Quotes from

"The Anne Rice Calander for 1998"
Each month she writes about New Orleans, about the characters in her novels, about her childhood, her longings, her family, and her dreams.


JUNE

For too much of my young life it meant reunion. School in one form or another--elementary, secondary, college, graduate--had released us and we could now return to something or someone we loved.

The artificial pressures of the classroom gave way to a search for something infinately deeper and more magnficent: summer heat was not always wound up in it.

In fact, it was a cold San Francisco June that I decided, at age 19, I had fallen fatally in love with Stan Rice, and would of my own powerful and clever will bring about the consummation of our relationship, and thereby end a virginity which had been a nuisance ever since the world had meaning.

The 1961 freshman year at North Texas State had released Stan; and he had taken me totally unawares on a stinging cold night in San Francisco by popping up in the hallway of the flat I shared with the Percy family--old dear, respectable friends. All the affection spilled out in our letters was suddenly put to the test, and successfully, in a series of embraces.

But one couldn't consumate a love affair in the Percy flat, as we called it, where I lived with Mrs. Percy and her two sons, Dennis and Brian. It gives me a stab to realize all of these people are no longer living. But then that was thirty-six years ago. Losing one's virginity wasn't something casual. If it had been we wouldn't have used the word lose.

What I contrived was this: two girls at the office having generously offered their oceanfront apartment for the clandestine "rites," I packed a nightgown in my purse before four of us--the unsuspecting Stan and I, my dearest girlfriend Ginny and her boyfriend, innocent guards, set out to see West Side Story, a musical which Stan and I, for wholly different reasons, both loved. It was being performed "in the round" in one of San Francisco's small, very proffesional, yet nationally recognized theaters. Every song was doubly thrilling. The signature song "Tonight," took on glorious meaning. I don't think any event in my life before had involved this swimming, romantic, anticipation, coupled with a willful excitement that was not to be defeated by the fear of pregnancy or the normal common sense of the boy I loved.

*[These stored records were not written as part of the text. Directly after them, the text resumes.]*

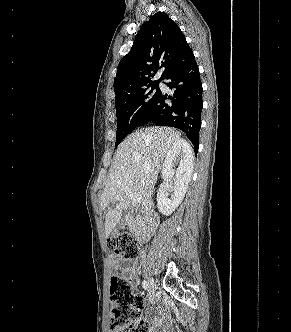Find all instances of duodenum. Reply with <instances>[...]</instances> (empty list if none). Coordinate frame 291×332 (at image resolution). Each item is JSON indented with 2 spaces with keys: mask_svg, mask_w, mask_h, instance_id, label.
Returning <instances> with one entry per match:
<instances>
[{
  "mask_svg": "<svg viewBox=\"0 0 291 332\" xmlns=\"http://www.w3.org/2000/svg\"><path fill=\"white\" fill-rule=\"evenodd\" d=\"M158 222L159 219L155 214H144L141 216L137 228V238L140 243L148 241L155 231Z\"/></svg>",
  "mask_w": 291,
  "mask_h": 332,
  "instance_id": "obj_1",
  "label": "duodenum"
}]
</instances>
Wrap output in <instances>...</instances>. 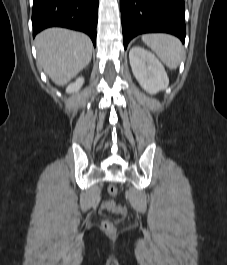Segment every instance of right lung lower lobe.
I'll return each instance as SVG.
<instances>
[{"label": "right lung lower lobe", "instance_id": "98d812e1", "mask_svg": "<svg viewBox=\"0 0 227 265\" xmlns=\"http://www.w3.org/2000/svg\"><path fill=\"white\" fill-rule=\"evenodd\" d=\"M99 0H34L33 37L41 30L60 26L82 31L96 45Z\"/></svg>", "mask_w": 227, "mask_h": 265}]
</instances>
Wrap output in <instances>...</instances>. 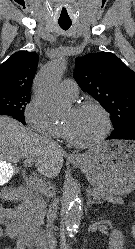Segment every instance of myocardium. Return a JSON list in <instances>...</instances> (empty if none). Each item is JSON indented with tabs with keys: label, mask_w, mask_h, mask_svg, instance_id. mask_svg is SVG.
Masks as SVG:
<instances>
[{
	"label": "myocardium",
	"mask_w": 135,
	"mask_h": 249,
	"mask_svg": "<svg viewBox=\"0 0 135 249\" xmlns=\"http://www.w3.org/2000/svg\"><path fill=\"white\" fill-rule=\"evenodd\" d=\"M88 108L96 109L102 114V116L104 118L105 128H104V131L102 132V134L99 135L98 137L94 138L93 140L78 141L71 136L68 128L66 126H64V133H65L66 139L68 140L69 143H71L72 145H74L76 147L88 148V147H92L94 145H97L98 143L102 142L105 138H107V136L109 135V133L111 131L112 124H111L110 114L99 103H96L93 101H84V102H81V103H78L77 105H75L73 109L75 111H82V110L88 109Z\"/></svg>",
	"instance_id": "1"
}]
</instances>
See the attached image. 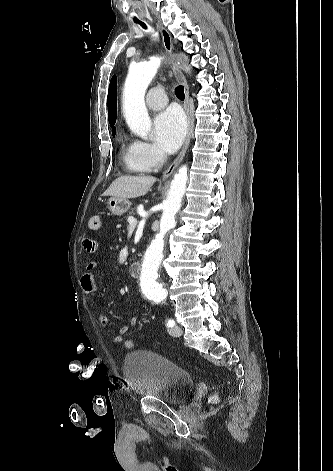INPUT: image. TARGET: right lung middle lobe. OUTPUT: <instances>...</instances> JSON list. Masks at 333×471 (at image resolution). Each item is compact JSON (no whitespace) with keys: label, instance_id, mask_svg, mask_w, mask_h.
Returning <instances> with one entry per match:
<instances>
[{"label":"right lung middle lobe","instance_id":"obj_1","mask_svg":"<svg viewBox=\"0 0 333 471\" xmlns=\"http://www.w3.org/2000/svg\"><path fill=\"white\" fill-rule=\"evenodd\" d=\"M112 134H113V136H115V130H113Z\"/></svg>","mask_w":333,"mask_h":471}]
</instances>
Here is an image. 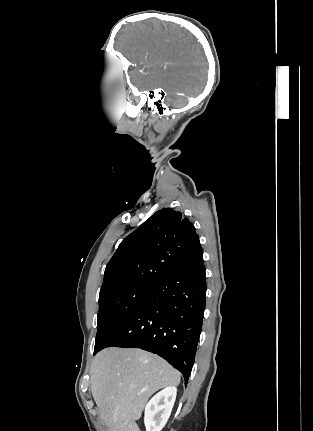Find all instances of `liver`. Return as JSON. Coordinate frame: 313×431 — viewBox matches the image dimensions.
Instances as JSON below:
<instances>
[{
    "mask_svg": "<svg viewBox=\"0 0 313 431\" xmlns=\"http://www.w3.org/2000/svg\"><path fill=\"white\" fill-rule=\"evenodd\" d=\"M91 391L109 431H140L148 399L161 388L178 386L180 373L157 355L135 348H106L90 368Z\"/></svg>",
    "mask_w": 313,
    "mask_h": 431,
    "instance_id": "1",
    "label": "liver"
}]
</instances>
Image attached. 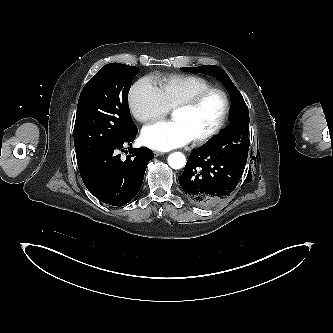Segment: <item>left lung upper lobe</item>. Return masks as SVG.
I'll use <instances>...</instances> for the list:
<instances>
[{"mask_svg": "<svg viewBox=\"0 0 333 333\" xmlns=\"http://www.w3.org/2000/svg\"><path fill=\"white\" fill-rule=\"evenodd\" d=\"M181 70L212 75L225 85L231 98L230 126L228 130H222L220 135L210 142L207 147L246 165L250 144L248 139L249 114L248 108L238 89L226 72L218 66L203 65L195 68L183 67Z\"/></svg>", "mask_w": 333, "mask_h": 333, "instance_id": "5c2ea615", "label": "left lung upper lobe"}]
</instances>
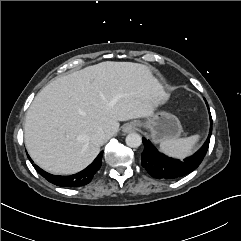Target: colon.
<instances>
[{
    "label": "colon",
    "instance_id": "5ec220e1",
    "mask_svg": "<svg viewBox=\"0 0 241 241\" xmlns=\"http://www.w3.org/2000/svg\"><path fill=\"white\" fill-rule=\"evenodd\" d=\"M147 72V77L149 79H160L162 77V70L158 68V65L156 63H149L146 68Z\"/></svg>",
    "mask_w": 241,
    "mask_h": 241
}]
</instances>
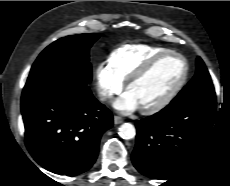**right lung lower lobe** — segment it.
Instances as JSON below:
<instances>
[{"label":"right lung lower lobe","instance_id":"98d812e1","mask_svg":"<svg viewBox=\"0 0 230 186\" xmlns=\"http://www.w3.org/2000/svg\"><path fill=\"white\" fill-rule=\"evenodd\" d=\"M25 143L45 169L68 176L88 170L111 112L92 95L88 83L67 73L27 82L21 97Z\"/></svg>","mask_w":230,"mask_h":186}]
</instances>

At last, we arrived at the oceanfront apartment, and it was directly on the Great Highway that seperates the ice-cold, salty Pacific from the city, and there in a strange bedroom, I took off "everything" and put on a hideous dimestore nightgown, or wrapper, of cotton, with it's rounded collar, buttoned fron, smocking at the breast, and long, cuffed sleeves.

Though Stan seemed, at first, more interested in my friends record of Miles Davis' Sketches of Spain, I lured him away from the other couple who had come along as nearby guards for this clandestine, illegal, immoral event, and soon had Stan in bed, committed, and the deed was done. I don't remember anything as mundane as "satisfaction," only the utter dizzying love and committment: that I belonged to Stan Rice, that it hadn't hurt very much, and that he was forever mine.

June 1996: thirty-five years later found us in Tuscany, our eighteen year old son "released" from high school, from which he graduated with honors, so we could all go to Italy, of which, during 35 years of marriage, I had not seen enough. The anniversary of my deflowering must have passed sometime while we were wandering the steep streets of Assisi or Perugia. I don't know.

But the last night outside Rome we were in a palazzo by the Mediterranean--June, the sea again--full of salt and romance and breeze, and I went happily to sleep in Stan's arms, as I have every night since our wedding--in a cotton gown with a small rounded collar, smocking at the breast, buttons down the front, and long, cuffed sleeves.